Cassirer said Nazis forced his grandmother to sell the painting for $360 before she could flee the country. The painting was then traded to an art dealer who also fled Germany to Holland and took the painting with him.

The painting was confiscated and returned to Germany, where it was sold at auction in 1943. It resurfaced at a New York gallery in 1952, and changed hands a few times before it was sold to Baron Hans-Heinrich Thyssen-Bornemisza, "a resident of Switzerland and one of the world's foremost private art collectors," the ruling states.

Spain paid $50 million in 1988 to lease the collector's collection, and later paid $327 million for his entire collection.

Cassirer discovered that the painting was on display in 2000, but his request to Spanish officials that it be returned was denied. In 2003, five U.S. congressmen wrote to the minister asking for the return of the painting, but were again denied, according to the ruling.

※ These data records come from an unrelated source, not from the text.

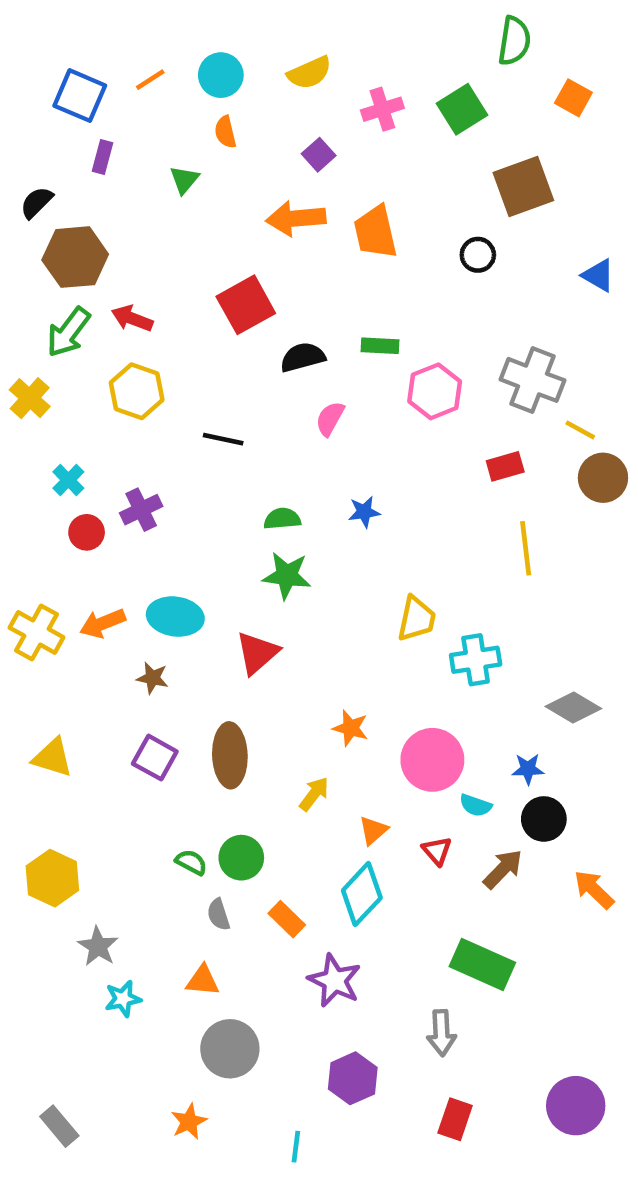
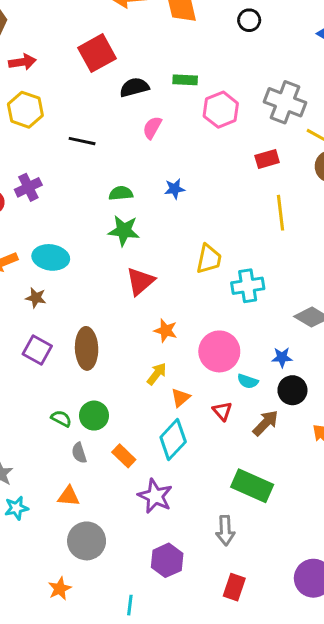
red arrow: (132, 318) -> (22, 62), turned 150
red triangle: (257, 653) -> (140, 281), moved
yellow arrow: (314, 794) -> (157, 374), moved

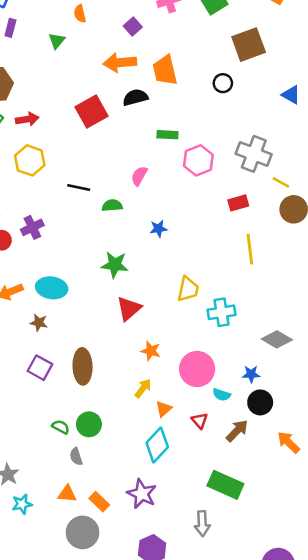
black semicircle: (134, 87) -> (135, 97), moved
green semicircle: (121, 193) -> (112, 205), moved
orange rectangle: (124, 456) -> (99, 502), moved

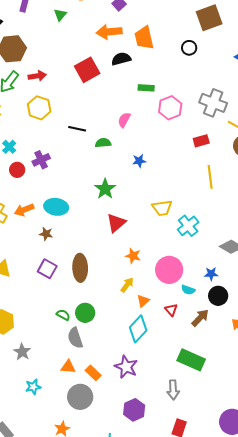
green star: (115, 265) -> (105, 189), turned 30
yellow trapezoid: (188, 289) -> (162, 208), turned 70
cyan cross: (222, 312) -> (188, 226), turned -30
gray semicircle: (76, 456) -> (75, 338), size x1.5
cyan star: (22, 504) -> (33, 387), moved

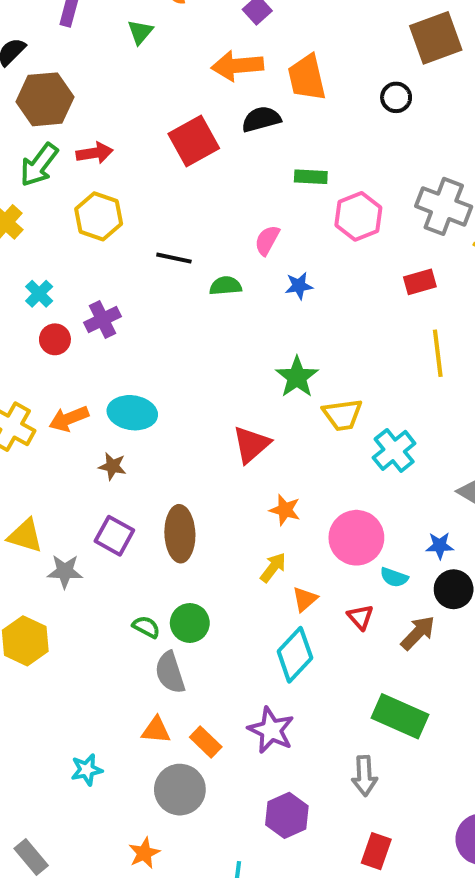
blue star: (139, 161) -> (299, 286), moved
green star: (105, 189) -> (297, 377), moved
gray star: (22, 352) -> (65, 571), moved, turned -30

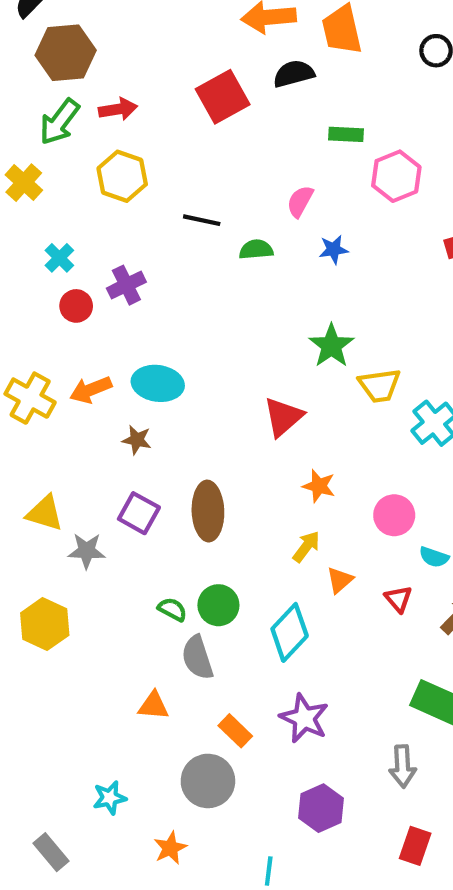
pink circle: (356, 538) -> (394, 515), size x0.7
cyan diamond: (295, 655) -> (290, 632), moved
orange triangle: (156, 730) -> (154, 706), moved
cyan star: (87, 770) -> (110, 798), moved

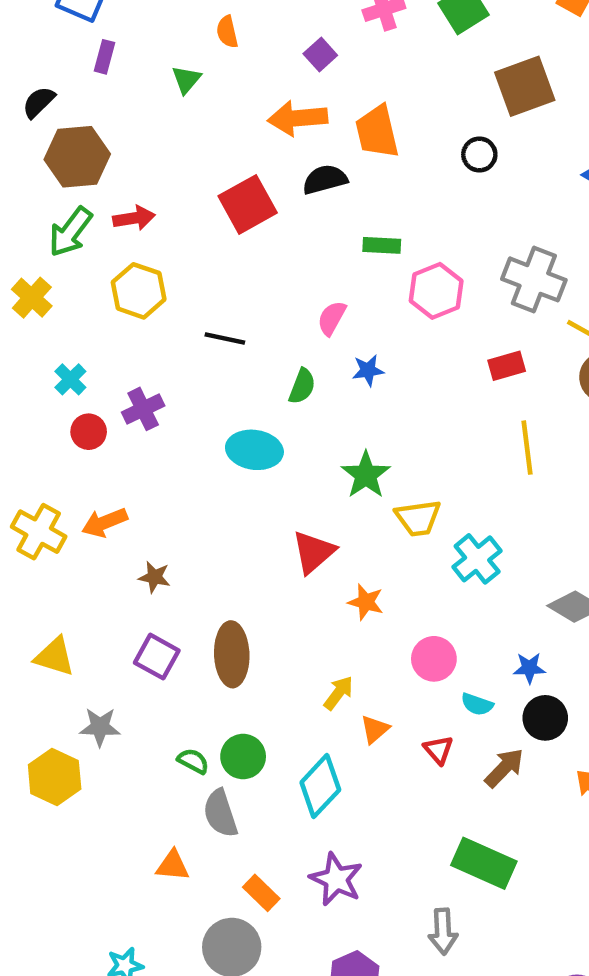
green semicircle: (256, 249) -> (302, 386), moved, turned 116
cyan ellipse: (158, 383) -> (254, 450), moved
orange star: (319, 486) -> (366, 602), moved
gray star: (87, 551) -> (100, 727), moved

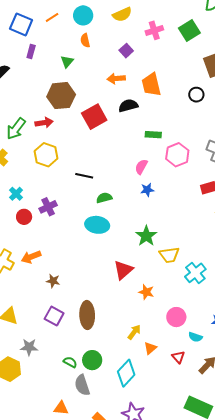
orange arrow: (298, 118) -> (116, 79), size x0.7
brown hexagon: (77, 157) -> (61, 96), moved
pink semicircle: (332, 318) -> (141, 167), moved
green semicircle: (302, 386) -> (104, 198), moved, turned -126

Cassirer sued the foundation and Spain in May 2005 in Los Angeles Federal Court, but never filed suit in Germany or Spain.
    
The 9th Circuit panel said Spain can't assert protection under the Foreign Sovereign Immunities Act, even though it didn't actually steal the painting, because the law makes an exception for the recovery of property, regardless of where it was allegedly stolen.
    
Last week, the judges voted to rehear the case before the full court.